DATA FOR THIS TASK:
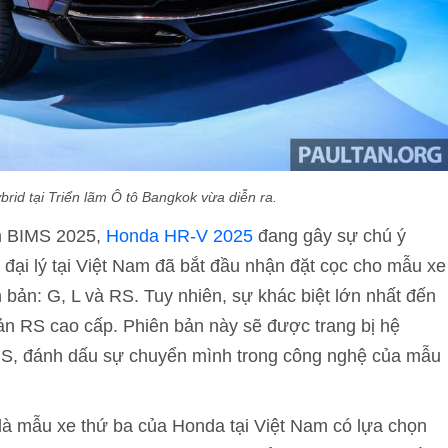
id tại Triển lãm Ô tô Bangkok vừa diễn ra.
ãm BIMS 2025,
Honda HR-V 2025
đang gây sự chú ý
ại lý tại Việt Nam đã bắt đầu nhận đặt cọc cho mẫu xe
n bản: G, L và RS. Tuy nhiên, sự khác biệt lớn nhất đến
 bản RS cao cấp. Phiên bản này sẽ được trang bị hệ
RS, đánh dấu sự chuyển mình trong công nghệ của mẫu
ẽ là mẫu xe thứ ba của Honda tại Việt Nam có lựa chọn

---

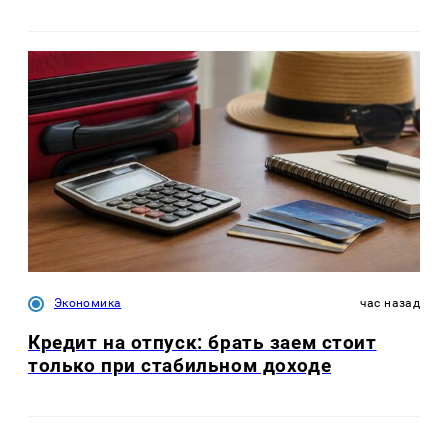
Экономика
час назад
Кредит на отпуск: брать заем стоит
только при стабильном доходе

--

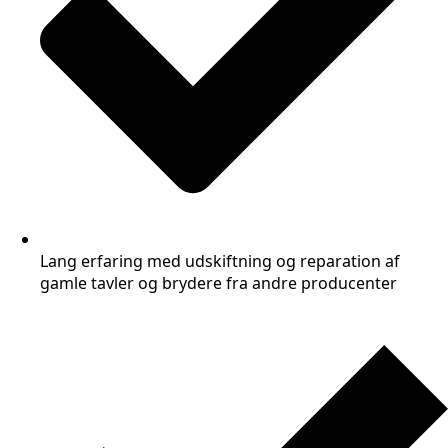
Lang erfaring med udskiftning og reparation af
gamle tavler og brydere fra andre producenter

TASK REQUIREMENTS: Begin with the line that has "RS, đánh dấu" in the listing above and end after the line that has "ẽ là mẫu xe"; output those lines exactly.

ANSWER AREA:
RS, đánh dấu sự chuyển mình trong công nghệ của mẫu
ẽ là mẫu xe thứ ba của Honda tại Việt Nam có lựa chọn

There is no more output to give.